Today we went to the pediatric unit and spoke to the director there about fixing a baby incubator. However, all were in use so we may not be able to make repairs until Thursday or Friday when they become available.
Then we went to the laboratory area to ask about their broken oven, but the head of the department said they had no broken oven. However, there is a fridge they keep samples in that is not staying cold enough either. We opened up the bottom of the fridge and the condenser was very dirty, which can make airflow and subsequent cooling difficult. Monthly cleaning should happen on the fridge, but that clearly isn’t happening because it is difficult to create a maintenance schedule. We removed the dust from the condenser.

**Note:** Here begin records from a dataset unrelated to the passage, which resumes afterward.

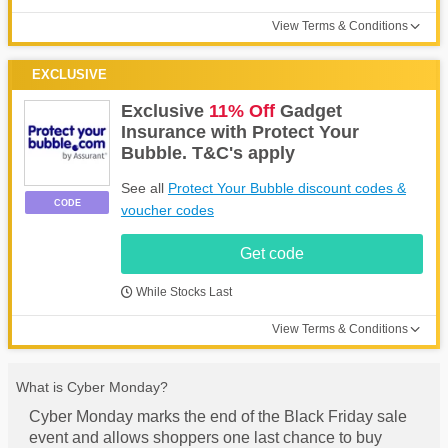
View Terms & Conditions
EXCLUSIVE
Exclusive
11% Off
Gadget
Insurance with Protect Your
Bubble. T&C's apply
See all
Protect Your Bubble discount codes &
CODE
voucher codes
Get code
While Stocks Last
View Terms & Conditions
What is Cyber Monday?
Cyber Monday marks the end of the Black Friday sale
event and allows shoppers one last chance to buy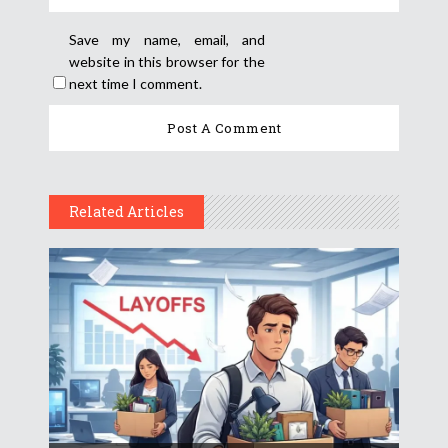
Save my name, email, and
website in this browser for the
next time I comment.
Related Articles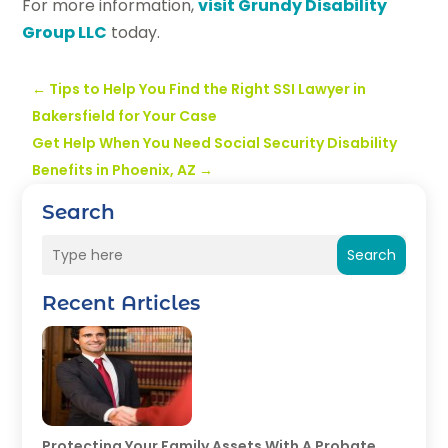
For more information,
visit Grundy Disability
Group LLC
today.
←
Tips to Help You Find the Right SSI Lawyer in
Bakersfield for Your Case
Get Help When You Need Social Security Disability
Benefits in Phoenix, AZ
→
Search
Search
Recent Articles
Protecting Your Family Assets With A Probate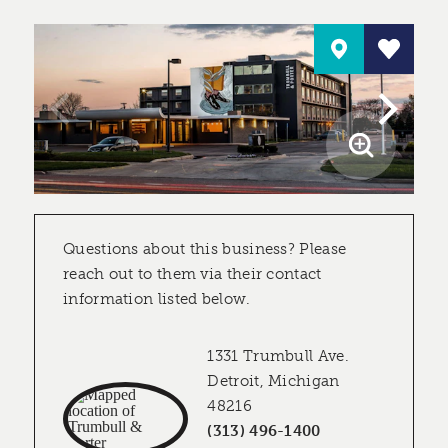
Questions about this business? Please
reach out to them via their contact
information listed below.
1331 Trumbull Ave.
Detroit, Michigan
48216
(313) 496-1400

They showed us to another fridge they didn’t think was getting cold enough. Joe checked the back, but there weren’t condenser coils like the other fridge nor was it particularly dirty. He thinks a possible issue may be things blocking the airflow in the freezer itself, or ice build-up on the fridge blocking air flow. We will return in a couple hours to check the fridge because Joe put it on the heating position to melt the ice. We will see if that worked later.
More pictures here: https://drive.google.com/file/d/0B7jEVdklJb2MRk1teXVHV1VMenM/view?usp=sharing
The students on the 2015 trip were (left to right) Ashwin Prakash (junior), Kate Gelman (junior), Scott Lee (sophomore), Rachel Glenn (junior), and Adarsh Ettyreddy (sophomore). The regional hospital in Xela, Guatemala went under new management this year, and the new director was insistent that that hospital was not to be seen as a charity case. It was through lots of communication and previously established relationships with the maintenance and medical staff that we were able to return for the third annual trip.

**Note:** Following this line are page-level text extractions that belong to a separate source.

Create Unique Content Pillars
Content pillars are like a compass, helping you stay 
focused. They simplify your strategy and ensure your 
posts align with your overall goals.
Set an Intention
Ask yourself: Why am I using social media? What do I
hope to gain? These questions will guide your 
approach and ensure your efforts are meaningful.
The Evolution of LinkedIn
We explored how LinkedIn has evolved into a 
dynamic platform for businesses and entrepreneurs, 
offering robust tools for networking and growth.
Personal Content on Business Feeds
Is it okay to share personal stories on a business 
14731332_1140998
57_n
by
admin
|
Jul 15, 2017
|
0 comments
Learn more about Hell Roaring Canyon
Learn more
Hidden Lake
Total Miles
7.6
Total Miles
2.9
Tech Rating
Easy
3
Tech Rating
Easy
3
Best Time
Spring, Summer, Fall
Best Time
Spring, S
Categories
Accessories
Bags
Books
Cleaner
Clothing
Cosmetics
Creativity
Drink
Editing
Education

The staff with whom we had worked previously provided us with a list of equipment that needed to be repaired. We were able to fix a good deal of it, including two autoclaves, a cautery machine, a tourniquet machine, and four patient monitors. We also went to various departments to inquire what needed to be repaired, as we knew from previous years that most departments do not report their broken equipment since it does not get generally get fixed. We repaired some of their equipment including a dental chair and a pathology examination table. We also obtained contacts from the other departments so that in future years, we can contact them before arriving. One of our major projects for the pathology department embodied the EWH ideal of using readily available materials to create an easily replicable solution. We created a system for the microtome by making adaptors that we cut from the legs of an old hospital bed that we found in the hospital junk pile.
It was on this trip that we developed the idea for the LED surgical light design project. One of the surgery nurses alerted our attention to an operating room lamp that was missing a part due to an unsuccessful bulb change. There were no other lights like it in the hospital, and we could not determine a solution. Through brainstorming with the in-country technician and surgical staff, we came up with the beginning of a plan to create a kit to convert all of the surgery lamps to use LEDs instead of incandescent light bulbs. The kit will ideally be uniformly adaptable to all of the types of lamps in the hospital. LEDs use less energy and last longer than incandescent bulbs, so they will save the hospital a great deal of money and maintenance work. They generate less heat in order to keep the operating rooms cooler. Ideally, the LEDs will have a battery back up in case of a power outage, giving them another advantage.